[HN Gopher] XLSTM: Extended Long Short-Term Memory
___________________________________________________________________
XLSTM: Extended Long Short-Term Memory
Author : mauricesvp
Score : 175 points
Date : 2024-05-08 05:28 UTC (17 hours ago)
(HTM) web link (arxiv.org)
(TXT) w3m dump (arxiv.org)
| KhoomeiK wrote:
| For those who don't know, the senior author on this paper (Sepp
| Hochreiter) was the first author on the original paper with
| Schmidhuber introducing LSTMs in 1997.
| ramraj07 wrote:
| At least in biology, the first author of a paper is more often
| than not just a pair of gifted hands who did the experiments
| and plotted the graphs. Doesn't always translate that they
| become good PIs later (though they get their chances from these
| papers).
| cdavid wrote:
| In ML, it generally is ordered from most contributor to least
| contributor, w/ heads of the lab last.
| querez wrote:
| In this specific case, it's fairly well known that Hochreiter
| was the major brain behind the original LSTM.
| albertzeyer wrote:
| It seems Sepp Hochreiter has talked already about this model
| since Oct 2023:
| https://github.com/huggingface/transformers/issues/27011
|
| In the scaling law comparison, I wonder if it is reasonable to
| compare number of parameters between Llama, Mamba, RWKV, xLSTM?

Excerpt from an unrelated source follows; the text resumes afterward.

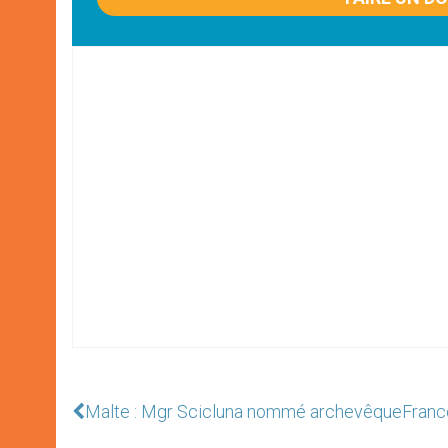
Malte : Mgr Scicluna nommé archevêque
Franc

| Isn't compute time more relevant? E.g. in the figure about
| scaling laws, replace num of params by compute time.
|
| Specifically, the sLSTM has still recurrence (memory mixing) in
| it, i.e. you cannot fully parallelize the computation. So scaling
| up Transformer could still look better when you look at compute
| time.
|
| It seems neither the code nor the model params are released. I
| wonder if that will follow.
| YetAnotherNick wrote:
| Recurrence is less of issue with really large models training
| than it is with medium sized models. Medium sized transformer
| models are generally not trained with sequence parallelism, but
| sequence parallelism is getting more common with transformer
| training. And sequence parallelism is same for transformer or
| recurrent model.
|
| For really large models, it is in fact easier to achieve peak
| flops because computation required scales faster than memory
| bandwidth required(square vs cube).
| albertzeyer wrote:
| With sequence parallelism, you mean to increase the batch
| size, i.e. number of sequences in a batch?
|
| > Medium sized transformer models are generally not trained
| with sequence parallelism, but sequence parallelism is
| getting more common with transformer training
|
| Is there some word missing? You mean it's more common for
| large-sized Transformers?
|
| > computation required scales faster than memory bandwidth
| required (square vs cube)
|
| That is an interesting thought. I'm trying to understand what
| exactly you mean. You mean, computation time is in O(N^2)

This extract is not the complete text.